### What the exercise asks
Look through the listing for the string "Festo" and copy out every line that holds it.

### Dataset

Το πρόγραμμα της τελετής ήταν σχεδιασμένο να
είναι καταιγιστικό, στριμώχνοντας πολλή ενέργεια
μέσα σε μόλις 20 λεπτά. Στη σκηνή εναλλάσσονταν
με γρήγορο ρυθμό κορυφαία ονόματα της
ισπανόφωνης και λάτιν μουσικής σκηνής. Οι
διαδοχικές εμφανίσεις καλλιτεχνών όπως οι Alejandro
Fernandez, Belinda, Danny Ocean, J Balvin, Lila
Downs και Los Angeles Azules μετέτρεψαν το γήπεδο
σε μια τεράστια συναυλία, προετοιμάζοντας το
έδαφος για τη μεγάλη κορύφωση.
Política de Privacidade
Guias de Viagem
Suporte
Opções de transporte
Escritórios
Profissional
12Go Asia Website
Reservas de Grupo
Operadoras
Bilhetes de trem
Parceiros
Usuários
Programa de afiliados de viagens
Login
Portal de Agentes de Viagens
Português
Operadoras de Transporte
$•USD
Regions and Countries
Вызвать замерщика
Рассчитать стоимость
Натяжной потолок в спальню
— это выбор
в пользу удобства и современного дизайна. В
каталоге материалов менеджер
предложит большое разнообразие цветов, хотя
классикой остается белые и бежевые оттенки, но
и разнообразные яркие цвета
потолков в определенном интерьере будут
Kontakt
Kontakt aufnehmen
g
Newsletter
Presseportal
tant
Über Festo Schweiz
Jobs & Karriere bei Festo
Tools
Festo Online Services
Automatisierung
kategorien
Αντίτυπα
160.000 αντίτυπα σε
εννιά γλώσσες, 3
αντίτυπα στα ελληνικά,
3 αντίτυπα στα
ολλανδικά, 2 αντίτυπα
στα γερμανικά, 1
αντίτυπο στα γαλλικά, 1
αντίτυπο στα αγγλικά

### Response to the task
Über Festo Schweiz
Jobs & Karriere bei Festo
Festo Online Services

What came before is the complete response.